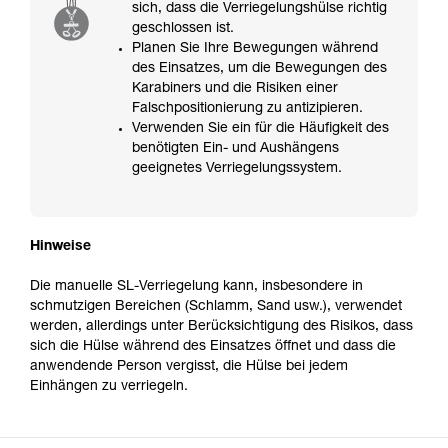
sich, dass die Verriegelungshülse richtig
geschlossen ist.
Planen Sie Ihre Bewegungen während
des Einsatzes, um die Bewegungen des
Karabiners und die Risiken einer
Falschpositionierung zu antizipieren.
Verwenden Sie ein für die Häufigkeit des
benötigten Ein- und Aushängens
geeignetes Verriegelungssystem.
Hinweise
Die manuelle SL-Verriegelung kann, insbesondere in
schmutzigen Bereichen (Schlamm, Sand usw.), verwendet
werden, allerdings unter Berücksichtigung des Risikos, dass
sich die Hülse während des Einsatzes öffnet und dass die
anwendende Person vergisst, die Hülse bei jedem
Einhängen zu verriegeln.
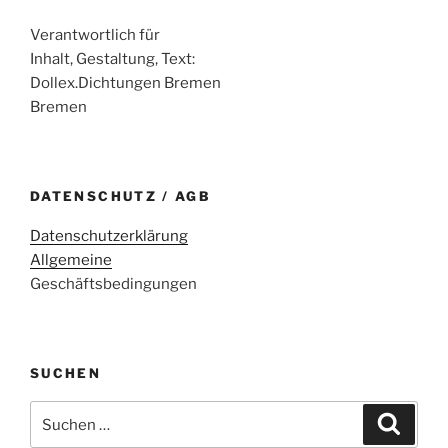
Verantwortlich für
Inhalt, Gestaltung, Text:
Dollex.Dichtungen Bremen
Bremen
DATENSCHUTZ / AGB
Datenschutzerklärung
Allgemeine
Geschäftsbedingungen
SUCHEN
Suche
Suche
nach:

-=-=-

> **WORK ORDER**
When you set down the material above, keep every word exact and include no pictures.

> **COMPLETED TASK**
sich, dass die Verriegelungshülse richtig
geschlossen ist.
Planen Sie Ihre Bewegungen während
des Einsatzes, um die Bewegungen des
Karabiners und die Risiken einer
Falschpositionierung zu antizipieren.
Verwenden Sie ein für die Häufigkeit des
benötigten Ein- und Aushängens
geeignetes Verriegelungssystem.
Hinweise
Die manuelle SL-Verriegelung kann, insbesondere in
schmutzigen Bereichen (Schlamm, Sand usw.), verwendet
werden, allerdings unter Berücksichtigung des Risikos, dass
sich die Hülse während des Einsatzes öffnet und dass die
anwendende Person vergisst, die Hülse bei jedem
Einhängen zu verriegeln.
Verantwortlich für
Inhalt, Gestaltung, Text:
Dollex.Dichtungen Bremen
Bremen
DATENSCHUTZ / AGB
Datenschutzerklärung
Allgemeine
Geschäftsbedingungen
SUCHEN
Suche
Suche
nach:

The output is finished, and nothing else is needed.